Publication date: September/October 2018

Offering new advanced services to citizens in smart cities requires a huge effort in collecting, storing, and processing data sensed in the environment and produced by citizens themselves. Cloud solutions can improve the quality of smart cities services offering support to persist and to analyze the data collected, thus to extract knowledge from the raw data acquired. The increasing need for supporting interaction between Internet of Things (IoT) and cloud computing systems has also led to the creation of the edge computing model, which aims to provide processing and storage capacity as an extension of available IoT devices, without the need to move data/processing to a central datacenter.

In a new vision of computing for smart environments, edge computing is combined with cloud computing in order to overcome specific limitations of different computing paradigms, and to offer more efficient services. Indeed, edge computing supports time-sensitive requirements of IoT applications exploiting constrained resources of edge devices, whereas cloud-based programming models can strongly increase computation and storage availability whenever necessary.

The convergence of IoT, edge, and cloud computing requires an osmotic management of services and microservices across different systems, where resources are dynamically organized and migrated according to the requirements of different infrastructures (e.g., load balancing, reliability, availability) and applications (e.g., sensing/actuation capabilities, context awareness, proximity, Quality of Service (QoS)). Osmotic computing enables microservice and resource orchestration mechanisms, together with seamless migration of services that adapt their behavior according to resource availability.

The purpose of the special issue is to cover all aspects of design and implementation, as well as deployment and evaluation of solution aimed at the osmotic convergence IoT, edge, and cloud computing, with specific reference to the smart cities application scenario.
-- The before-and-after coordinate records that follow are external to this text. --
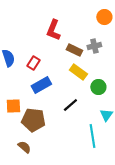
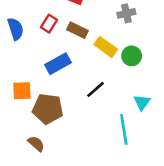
brown rectangle: (74, 50) -> (77, 30), moved
red rectangle: (33, 63) -> (49, 24), moved
green circle: (98, 87) -> (132, 56), moved

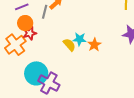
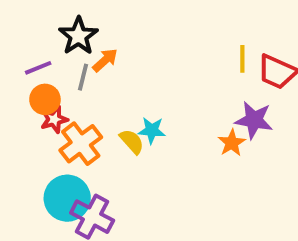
orange cross: (15, 45) -> (81, 144), moved
orange star: (94, 45) -> (232, 143), moved

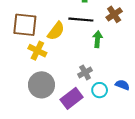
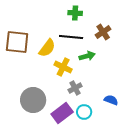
green arrow: (97, 39) -> (87, 56), turned 70
yellow cross: (37, 51) -> (63, 67), moved
cyan circle: (100, 90) -> (84, 112), moved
For this synergy to become effective and efficient, relevant issues related to smart city services and microservices deployment, networking, and security across cloud and edge datacenters needed to be investigated, thus to provide reliable IoT support with specified levels of QoS.

Topics of interest of the special issue include, but are not limited to:

  • Microservice orchestration and elasticity control;
  • Holistic decision-making strategies for microservices and resources configuration;
  • Workload deployment and migration within/between data centers (intra/interdomain);
  • Resource management provisioning and load balancing;
  • Security, privacy, and trust management in smart cities services;
  • Experiences on the use of edge and cloud systems when applied to services designed for smart cities;
  • Analytical and simulation models and tools to measure systems scalability and to achieve resource saving in sociotechnical smart city systems;
  • Relationship between IoT, edge, and cloud systems in smart city scenarios;
  • (Re)use of open edge-cloud platforms for the design of osmotic computing.

Special Issue Guest Editors

  • Maria Fazio, University of Messina
  • Rajiv Ranjan, Newcastle University
  • Michele Girolami, Italian National Council of Research
  • Javid Taheri, Karlstad University
  • Schahram Dustdar, TU Wien
  • Massimo Villari, University of Messina

Submission Information

Submissions should be 3,000 to 5,000 words long, with a maximum of 15 references, and should follow the magazine’s guidelines on style and presentation (see https://www.computer.org/web/peer-­‐review/magazines for full author guidelines). All submissions will be subject to single-blind, anonymous review in accordance with normal practice for scientific publications.

Authors should not assume that the audience will have specialized experience in a particular subfield. All accepted articles will be edited according to the IEEE Computer Society style guide (www.computer.org/web/publications/styleguide).